Dataset entries ::
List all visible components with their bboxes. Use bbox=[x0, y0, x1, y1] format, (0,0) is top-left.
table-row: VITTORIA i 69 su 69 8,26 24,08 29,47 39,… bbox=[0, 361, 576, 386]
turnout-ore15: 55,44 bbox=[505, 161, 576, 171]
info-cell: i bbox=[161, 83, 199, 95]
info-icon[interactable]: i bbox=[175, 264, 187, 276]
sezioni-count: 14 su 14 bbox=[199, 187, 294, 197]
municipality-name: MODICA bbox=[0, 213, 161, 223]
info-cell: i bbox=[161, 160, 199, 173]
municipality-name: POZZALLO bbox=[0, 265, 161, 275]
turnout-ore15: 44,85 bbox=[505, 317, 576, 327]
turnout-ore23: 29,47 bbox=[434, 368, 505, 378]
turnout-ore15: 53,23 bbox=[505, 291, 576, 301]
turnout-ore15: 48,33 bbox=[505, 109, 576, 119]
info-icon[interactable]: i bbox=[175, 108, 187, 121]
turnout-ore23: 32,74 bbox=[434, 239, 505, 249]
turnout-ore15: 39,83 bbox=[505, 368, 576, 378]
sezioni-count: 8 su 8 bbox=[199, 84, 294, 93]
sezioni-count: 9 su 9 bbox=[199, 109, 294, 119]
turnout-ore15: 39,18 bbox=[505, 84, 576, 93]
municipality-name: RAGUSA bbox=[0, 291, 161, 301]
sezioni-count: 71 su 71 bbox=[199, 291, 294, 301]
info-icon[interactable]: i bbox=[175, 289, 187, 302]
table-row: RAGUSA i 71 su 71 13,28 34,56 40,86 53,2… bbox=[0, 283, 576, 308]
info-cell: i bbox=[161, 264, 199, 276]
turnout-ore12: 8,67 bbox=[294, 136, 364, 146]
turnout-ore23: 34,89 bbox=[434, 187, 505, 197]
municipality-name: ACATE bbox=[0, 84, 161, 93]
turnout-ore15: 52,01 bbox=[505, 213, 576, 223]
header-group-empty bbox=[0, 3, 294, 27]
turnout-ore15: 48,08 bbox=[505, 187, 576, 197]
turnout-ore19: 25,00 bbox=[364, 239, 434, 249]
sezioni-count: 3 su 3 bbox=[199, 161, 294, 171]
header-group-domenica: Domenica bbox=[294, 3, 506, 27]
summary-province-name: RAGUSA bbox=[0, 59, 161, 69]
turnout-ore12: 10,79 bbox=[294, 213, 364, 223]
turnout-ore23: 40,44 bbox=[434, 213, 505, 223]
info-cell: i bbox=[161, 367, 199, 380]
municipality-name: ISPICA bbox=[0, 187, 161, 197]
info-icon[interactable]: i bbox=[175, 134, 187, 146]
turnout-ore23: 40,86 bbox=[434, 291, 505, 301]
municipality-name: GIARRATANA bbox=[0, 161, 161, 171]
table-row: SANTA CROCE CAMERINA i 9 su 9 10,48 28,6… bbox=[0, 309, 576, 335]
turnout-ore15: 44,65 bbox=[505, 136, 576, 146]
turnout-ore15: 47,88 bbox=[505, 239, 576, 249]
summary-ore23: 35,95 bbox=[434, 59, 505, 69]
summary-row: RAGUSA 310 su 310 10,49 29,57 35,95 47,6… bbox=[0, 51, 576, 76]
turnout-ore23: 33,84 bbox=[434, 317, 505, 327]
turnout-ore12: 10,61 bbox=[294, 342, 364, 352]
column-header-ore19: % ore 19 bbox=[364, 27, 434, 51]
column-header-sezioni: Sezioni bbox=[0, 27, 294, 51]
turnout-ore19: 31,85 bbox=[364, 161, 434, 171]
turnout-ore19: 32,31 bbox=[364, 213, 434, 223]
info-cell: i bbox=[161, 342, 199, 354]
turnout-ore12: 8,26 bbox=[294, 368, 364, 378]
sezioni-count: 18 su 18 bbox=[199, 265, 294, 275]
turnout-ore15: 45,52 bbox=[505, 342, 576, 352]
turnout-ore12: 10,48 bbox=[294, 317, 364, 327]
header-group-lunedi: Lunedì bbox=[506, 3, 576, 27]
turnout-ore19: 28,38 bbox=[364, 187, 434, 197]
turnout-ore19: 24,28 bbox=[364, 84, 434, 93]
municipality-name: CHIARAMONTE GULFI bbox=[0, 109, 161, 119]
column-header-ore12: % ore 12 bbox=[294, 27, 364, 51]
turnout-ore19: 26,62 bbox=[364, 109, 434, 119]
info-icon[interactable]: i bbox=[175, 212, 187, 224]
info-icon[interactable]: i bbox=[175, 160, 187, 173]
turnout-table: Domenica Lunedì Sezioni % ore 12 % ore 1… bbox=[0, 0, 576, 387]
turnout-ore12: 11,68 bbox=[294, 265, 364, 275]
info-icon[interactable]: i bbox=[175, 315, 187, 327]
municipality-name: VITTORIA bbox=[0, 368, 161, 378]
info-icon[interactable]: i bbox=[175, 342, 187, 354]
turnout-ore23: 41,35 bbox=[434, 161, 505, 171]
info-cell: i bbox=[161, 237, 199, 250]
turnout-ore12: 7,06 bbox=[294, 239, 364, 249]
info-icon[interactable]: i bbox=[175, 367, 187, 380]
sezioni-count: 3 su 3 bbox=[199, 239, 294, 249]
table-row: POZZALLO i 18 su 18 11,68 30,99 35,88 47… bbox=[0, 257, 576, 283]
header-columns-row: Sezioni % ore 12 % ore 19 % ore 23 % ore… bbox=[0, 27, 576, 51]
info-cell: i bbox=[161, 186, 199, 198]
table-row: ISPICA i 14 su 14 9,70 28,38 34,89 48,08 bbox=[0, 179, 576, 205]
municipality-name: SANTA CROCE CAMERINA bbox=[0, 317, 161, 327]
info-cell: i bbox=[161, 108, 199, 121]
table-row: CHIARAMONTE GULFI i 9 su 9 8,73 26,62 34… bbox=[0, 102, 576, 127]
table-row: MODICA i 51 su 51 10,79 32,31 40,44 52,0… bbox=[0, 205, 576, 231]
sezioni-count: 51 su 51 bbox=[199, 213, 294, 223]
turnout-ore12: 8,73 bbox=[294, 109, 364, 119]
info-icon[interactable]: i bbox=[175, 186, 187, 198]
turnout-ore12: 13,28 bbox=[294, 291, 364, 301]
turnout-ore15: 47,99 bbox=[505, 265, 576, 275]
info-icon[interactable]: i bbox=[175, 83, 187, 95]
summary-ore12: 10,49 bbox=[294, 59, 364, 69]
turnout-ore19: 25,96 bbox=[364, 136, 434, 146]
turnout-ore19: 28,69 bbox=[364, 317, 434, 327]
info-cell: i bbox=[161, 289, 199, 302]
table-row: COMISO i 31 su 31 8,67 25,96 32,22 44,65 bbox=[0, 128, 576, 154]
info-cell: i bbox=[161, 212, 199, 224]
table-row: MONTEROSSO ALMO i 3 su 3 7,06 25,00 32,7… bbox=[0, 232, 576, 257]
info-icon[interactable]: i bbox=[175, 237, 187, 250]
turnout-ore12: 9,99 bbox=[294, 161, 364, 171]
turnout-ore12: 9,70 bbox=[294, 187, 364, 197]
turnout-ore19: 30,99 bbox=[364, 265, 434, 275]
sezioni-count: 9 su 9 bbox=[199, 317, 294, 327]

WHAT THE TASK REQUIRES :: Return the data exactly, every line included.

EXERCISE RESPONSE ::
List all visible components with their bboxes. Use bbox=[x0, y0, x1, y1] format, (0,0) is top-left.
table-row: VITTORIA i 69 su 69 8,26 24,08 29,47 39,… bbox=[0, 361, 576, 386]
turnout-ore15: 55,44 bbox=[505, 161, 576, 171]
info-cell: i bbox=[161, 83, 199, 95]
info-icon[interactable]: i bbox=[175, 264, 187, 276]
sezioni-count: 14 su 14 bbox=[199, 187, 294, 197]
municipality-name: MODICA bbox=[0, 213, 161, 223]
info-cell: i bbox=[161, 160, 199, 173]
municipality-name: POZZALLO bbox=[0, 265, 161, 275]
turnout-ore15: 44,85 bbox=[505, 317, 576, 327]
turnout-ore23: 29,47 bbox=[434, 368, 505, 378]
turnout-ore15: 53,23 bbox=[505, 291, 576, 301]
turnout-ore15: 48,33 bbox=[505, 109, 576, 119]
info-icon[interactable]: i bbox=[175, 108, 187, 121]
turnout-ore23: 32,74 bbox=[434, 239, 505, 249]
turnout-ore15: 39,83 bbox=[505, 368, 576, 378]
sezioni-count: 8 su 8 bbox=[199, 84, 294, 93]
sezioni-count: 9 su 9 bbox=[199, 109, 294, 119]
turnout-ore15: 39,18 bbox=[505, 84, 576, 93]
municipality-name: RAGUSA bbox=[0, 291, 161, 301]
sezioni-count: 71 su 71 bbox=[199, 291, 294, 301]
info-icon[interactable]: i bbox=[175, 289, 187, 302]
table-row: RAGUSA i 71 su 71 13,28 34,56 40,86 53,2… bbox=[0, 283, 576, 308]
info-cell: i bbox=[161, 264, 199, 276]
turnout-ore12: 8,67 bbox=[294, 136, 364, 146]
turnout-ore23: 34,89 bbox=[434, 187, 505, 197]
municipality-name: ACATE bbox=[0, 84, 161, 93]
turnout-ore15: 52,01 bbox=[505, 213, 576, 223]
header-group-empty bbox=[0, 3, 294, 27]
turnout-ore15: 48,08 bbox=[505, 187, 576, 197]
turnout-ore19: 25,00 bbox=[364, 239, 434, 249]
sezioni-count: 3 su 3 bbox=[199, 161, 294, 171]
header-group-domenica: Domenica bbox=[294, 3, 506, 27]
summary-province-name: RAGUSA bbox=[0, 59, 161, 69]
turnout-ore12: 10,79 bbox=[294, 213, 364, 223]
turnout-ore23: 40,44 bbox=[434, 213, 505, 223]
info-cell: i bbox=[161, 367, 199, 380]
municipality-name: ISPICA bbox=[0, 187, 161, 197]
info-icon[interactable]: i bbox=[175, 134, 187, 146]
turnout-ore23: 40,86 bbox=[434, 291, 505, 301]
municipality-name: GIARRATANA bbox=[0, 161, 161, 171]
table-row: SANTA CROCE CAMERINA i 9 su 9 10,48 28,6… bbox=[0, 309, 576, 335]
turnout-ore15: 44,65 bbox=[505, 136, 576, 146]
turnout-ore15: 47,88 bbox=[505, 239, 576, 249]
summary-ore23: 35,95 bbox=[434, 59, 505, 69]
summary-row: RAGUSA 310 su 310 10,49 29,57 35,95 47,6… bbox=[0, 51, 576, 76]
turnout-ore23: 33,84 bbox=[434, 317, 505, 327]
turnout-ore12: 10,61 bbox=[294, 342, 364, 352]
column-header-ore19: % ore 19 bbox=[364, 27, 434, 51]
column-header-sezioni: Sezioni bbox=[0, 27, 294, 51]
turnout-ore19: 31,85 bbox=[364, 161, 434, 171]
turnout-ore19: 32,31 bbox=[364, 213, 434, 223]
info-cell: i bbox=[161, 342, 199, 354]
turnout-ore12: 8,26 bbox=[294, 368, 364, 378]
sezioni-count: 18 su 18 bbox=[199, 265, 294, 275]
turnout-ore15: 45,52 bbox=[505, 342, 576, 352]
turnout-ore12: 10,48 bbox=[294, 317, 364, 327]
header-group-lunedi: Lunedì bbox=[506, 3, 576, 27]
turnout-ore19: 28,38 bbox=[364, 187, 434, 197]
turnout-ore19: 24,28 bbox=[364, 84, 434, 93]
municipality-name: CHIARAMONTE GULFI bbox=[0, 109, 161, 119]
column-header-ore12: % ore 12 bbox=[294, 27, 364, 51]
turnout-ore19: 26,62 bbox=[364, 109, 434, 119]
info-icon[interactable]: i bbox=[175, 212, 187, 224]
info-icon[interactable]: i bbox=[175, 160, 187, 173]
turnout-table: Domenica Lunedì Sezioni % ore 12 % ore 1… bbox=[0, 0, 576, 387]
turnout-ore12: 11,68 bbox=[294, 265, 364, 275]
info-icon[interactable]: i bbox=[175, 315, 187, 327]
municipality-name: VITTORIA bbox=[0, 368, 161, 378]
info-icon[interactable]: i bbox=[175, 342, 187, 354]
turnout-ore23: 41,35 bbox=[434, 161, 505, 171]
info-cell: i bbox=[161, 237, 199, 250]
turnout-ore12: 7,06 bbox=[294, 239, 364, 249]
info-icon[interactable]: i bbox=[175, 367, 187, 380]
sezioni-count: 3 su 3 bbox=[199, 239, 294, 249]
table-row: POZZALLO i 18 su 18 11,68 30,99 35,88 47… bbox=[0, 257, 576, 283]
header-columns-row: Sezioni % ore 12 % ore 19 % ore 23 % ore… bbox=[0, 27, 576, 51]
info-cell: i bbox=[161, 186, 199, 198]
table-row: ISPICA i 14 su 14 9,70 28,38 34,89 48,08 bbox=[0, 179, 576, 205]
municipality-name: SANTA CROCE CAMERINA bbox=[0, 317, 161, 327]
info-cell: i bbox=[161, 108, 199, 121]
table-row: CHIARAMONTE GULFI i 9 su 9 8,73 26,62 34… bbox=[0, 102, 576, 127]
table-row: MODICA i 51 su 51 10,79 32,31 40,44 52,0… bbox=[0, 205, 576, 231]
sezioni-count: 51 su 51 bbox=[199, 213, 294, 223]
turnout-ore12: 8,73 bbox=[294, 109, 364, 119]
info-icon[interactable]: i bbox=[175, 186, 187, 198]
turnout-ore12: 13,28 bbox=[294, 291, 364, 301]
turnout-ore15: 47,99 bbox=[505, 265, 576, 275]
info-icon[interactable]: i bbox=[175, 83, 187, 95]
summary-ore12: 10,49 bbox=[294, 59, 364, 69]
turnout-ore19: 25,96 bbox=[364, 136, 434, 146]
turnout-ore19: 28,69 bbox=[364, 317, 434, 327]
info-cell: i bbox=[161, 289, 199, 302]
table-row: COMISO i 31 su 31 8,67 25,96 32,22 44,65 bbox=[0, 128, 576, 154]
info-cell: i bbox=[161, 212, 199, 224]
table-row: MONTEROSSO ALMO i 3 su 3 7,06 25,00 32,7… bbox=[0, 232, 576, 257]
info-icon[interactable]: i bbox=[175, 237, 187, 250]
turnout-ore12: 9,99 bbox=[294, 161, 364, 171]
turnout-ore12: 9,70 bbox=[294, 187, 364, 197]
turnout-ore19: 30,99 bbox=[364, 265, 434, 275]
sezioni-count: 9 su 9 bbox=[199, 317, 294, 327]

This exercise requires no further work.